• **Input for this task**
########

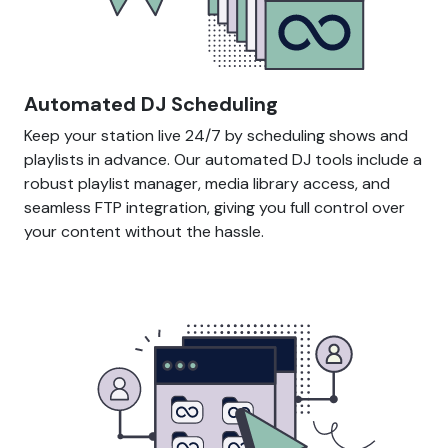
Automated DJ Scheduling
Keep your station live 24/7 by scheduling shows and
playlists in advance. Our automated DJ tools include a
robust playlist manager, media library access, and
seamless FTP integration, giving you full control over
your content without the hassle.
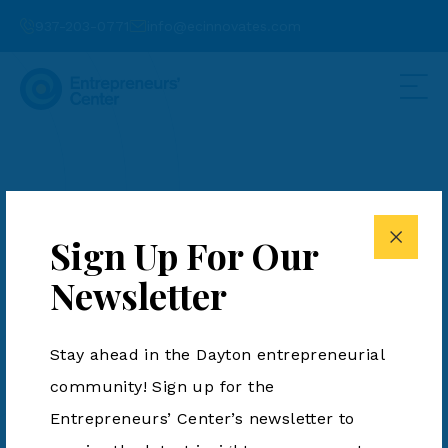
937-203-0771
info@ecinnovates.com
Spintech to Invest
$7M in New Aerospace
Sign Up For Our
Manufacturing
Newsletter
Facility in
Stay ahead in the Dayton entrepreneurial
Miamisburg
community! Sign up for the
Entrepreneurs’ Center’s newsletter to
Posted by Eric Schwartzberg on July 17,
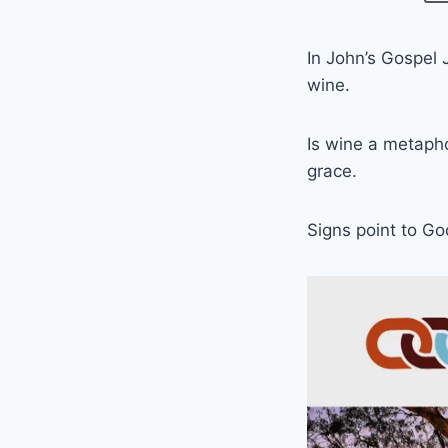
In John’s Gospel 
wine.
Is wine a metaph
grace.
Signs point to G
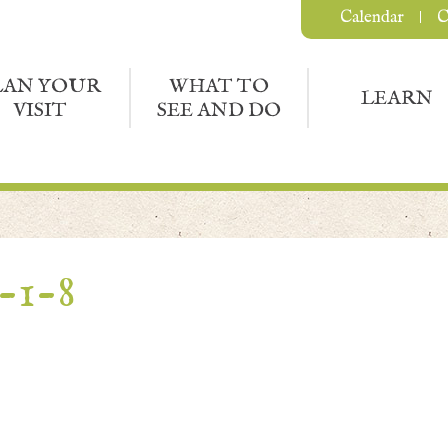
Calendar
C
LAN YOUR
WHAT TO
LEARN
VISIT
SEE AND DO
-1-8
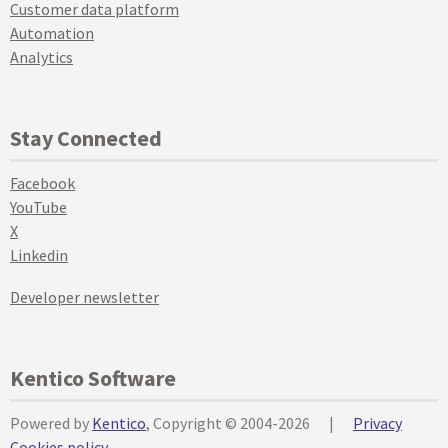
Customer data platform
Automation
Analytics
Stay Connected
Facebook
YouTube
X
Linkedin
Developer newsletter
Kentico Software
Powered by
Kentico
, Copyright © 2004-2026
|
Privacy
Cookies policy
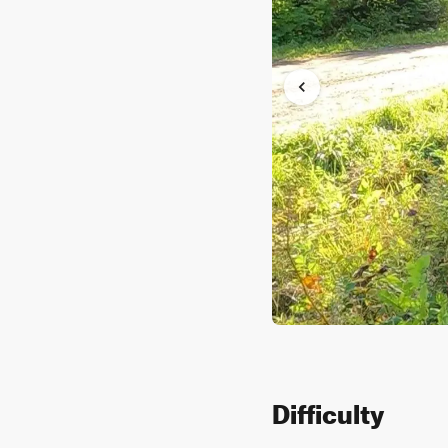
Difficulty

########

• **Task statement**
Please transcribe exactly the lines from the start of the records through the line containing "937-203-0771", leaving the pictures out.

• **Answer to this exercise**
Automated DJ Scheduling
Keep your station live 24/7 by scheduling shows and
playlists in advance. Our automated DJ tools include a
robust playlist manager, media library access, and
seamless FTP integration, giving you full control over
your content without the hassle.
937-203-0771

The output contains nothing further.